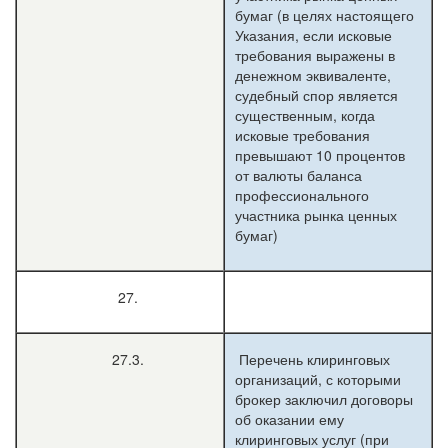
бумаг (в целях настоящего
Указания, если исковые
требования выражены в
денежном эквиваленте,
судебный спор является
существенным, когда
исковые требования
превышают 10 процентов
от валюты баланса
профессионального
участника рынка ценных
бумаг)
27.
27.3.
Перечень клиринговых
организаций, с которыми
брокер заключил договоры
об оказании ему
клиринговых услуг (при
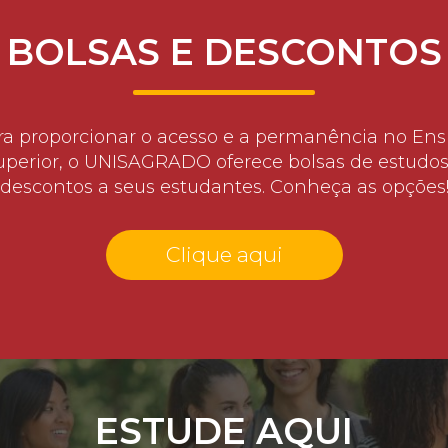
BOLSAS E DESCONTOS
ra proporcionar o acesso e a permanência no Ens
uperior, o UNISAGRADO oferece bolsas de estudos
descontos a seus estudantes. Conheça as opções
Clique aqui
ESTUDE AQUI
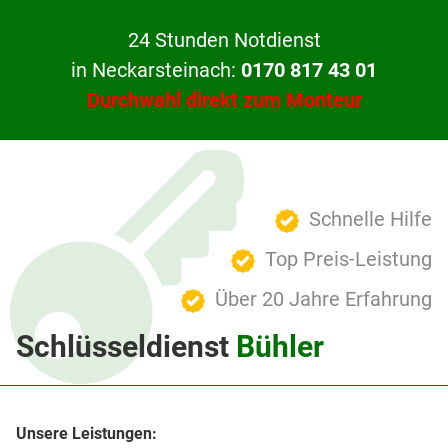
24 Stunden Notdienst
in Neckarsteinach:
0170 817 43 01
Durchwahl direkt zum Monteur
Schnelle Hilfe
Top Preis-Leistung
Über 20 Jahre Erfahrung
Schlüsseldienst
Bühler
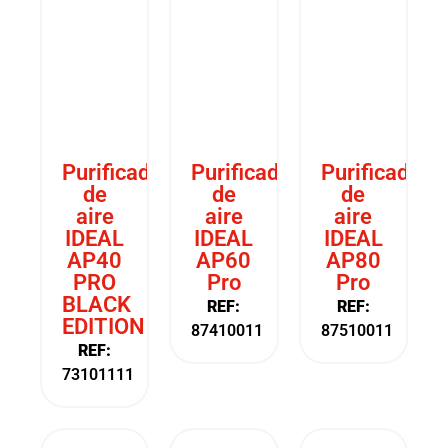
Purificador
Purificador
Purificador
de
de
de
aire
aire
aire
IDEAL
IDEAL
IDEAL
AP40
AP60
AP80
PRO
Pro
Pro
BLACK
REF:
REF:
EDITION
87410011
87510011
REF:
73101111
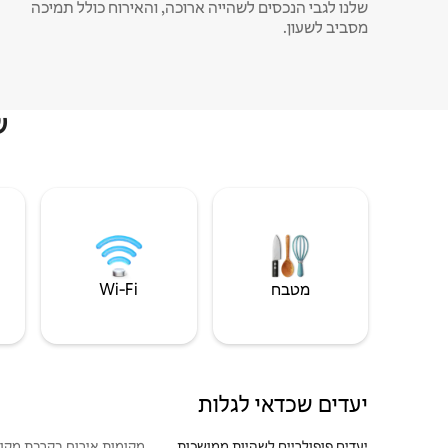
שלנו לגבי הנכסים לשהייה ארוכה, והאירוח כולל תמיכה
מסביב לשעון.
ש
מטבח
Wi‑Fi
יעדים שכדאי לגלות
יעדים פופולריים לשהיות ממושכות
מקומות אירוח בקרבת מקו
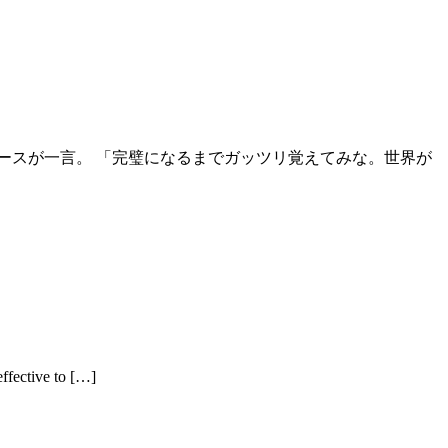
ースが一言。 「完璧になるまでガッツリ覚えてみな。世界が
ctive to […]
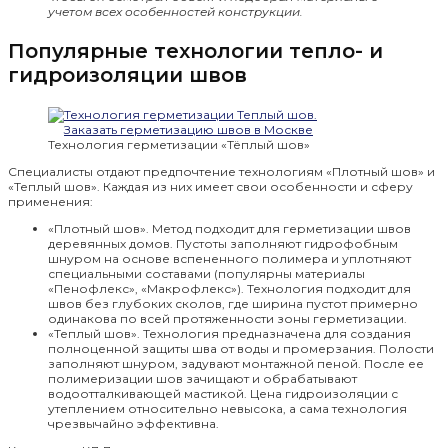
учетом всех особенностей конструкции.
Популярные технологии тепло- и
гидроизоляции швов
Технология герметизации «Тёплый шов»
Специалисты отдают предпочтение технологиям «Плотный шов» и
«Теплый шов». Каждая из них имеет свои особенности и сферу
применения:
«Плотный шов». Метод подходит для герметизации швов
деревянных домов. Пустоты заполняют гидрофобным
шнуром на основе вспененного полимера и уплотняют
специальными составами (популярны материалы
«Пенофлекс», «Макрофлекс»). Технология подходит для
швов без глубоких сколов, где ширина пустот примерно
одинакова по всей протяженности зоны герметизации.
«Теплый шов». Технология предназначена для создания
полноценной защиты шва от воды и промерзания. Полости
заполняют шнуром, задувают монтажной пеной. После ее
полимеризации шов зачищают и обрабатывают
водоотталкивающей мастикой. Цена гидроизоляции с
утеплением относительно невысока, а сама технология
чрезвычайно эффективна.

# Aim of the task:
Every record, word for word, should be given back without its pictures.

# Completed exercise:
бумаг (в целях настоящего
Указания, если исковые
требования выражены в
денежном эквиваленте,
судебный спор является
существенным, когда
исковые требования
превышают 10 процентов
от валюты баланса
профессионального
участника рынка ценных
бумаг)
27.
27.3.
Перечень клиринговых
организаций, с которыми
брокер заключил договоры
об оказании ему
клиринговых услуг (при
BOLSAS E DESCONTOS
ra proporcionar o acesso e a permanência no Ens
uperior, o UNISAGRADO oferece bolsas de estudos
descontos a seus estudantes. Conheça as opções
Clique aqui
ESTUDE AQUI
24 Stunden Notdienst
in Neckarsteinach:
0170 817 43 01
Durchwahl direkt zum Monteur
Schnelle Hilfe
Top Preis-Leistung
Über 20 Jahre Erfahrung
Schlüsseldienst
Bühler
Purificador
Purificador
Purificador
de
de
de
aire
aire
aire
IDEAL
IDEAL
IDEAL
AP40
AP60
AP80
PRO
Pro
Pro
BLACK
REF:
REF:
EDITION
87410011
87510011
REF:
73101111
שלנו לגבי הנכסים לשהייה ארוכה, והאירוח כולל תמיכה
מסביב לשעון.
ש
מטבח
Wi‑Fi
יעדים שכדאי לגלות
יעדים פופולריים לשהיות ממושכות
מקומות אירוח בקרבת מקו
ースが一言。 「完璧になるまでガッツリ覚えてみな。世界が
ctive to […]
учетом всех особенностей конструкции.
Популярные технологии тепло- и
гидроизоляции швов
Технология герметизации «Тёплый шов»
Специалисты отдают предпочтение технологиям «Плотный шов» и
«Теплый шов». Каждая из них имеет свои особенности и сферу
применения:
«Плотный шов». Метод подходит для герметизации швов
деревянных домов. Пустоты заполняют гидрофобным
шнуром на основе вспененного полимера и уплотняют
специальными составами (популярны материалы
«Пенофлекс», «Макрофлекс»). Технология подходит для
швов без глубоких сколов, где ширина пустот примерно
одинакова по всей протяженности зоны герметизации.
«Теплый шов». Технология предназначена для создания
полноценной защиты шва от воды и промерзания. Полости
заполняют шнуром, задувают монтажной пеной. После ее
полимеризации шов зачищают и обрабатывают
водоотталкивающей мастикой. Цена гидроизоляции с
утеплением относительно невысока, а сама технология
чрезвычайно эффективна.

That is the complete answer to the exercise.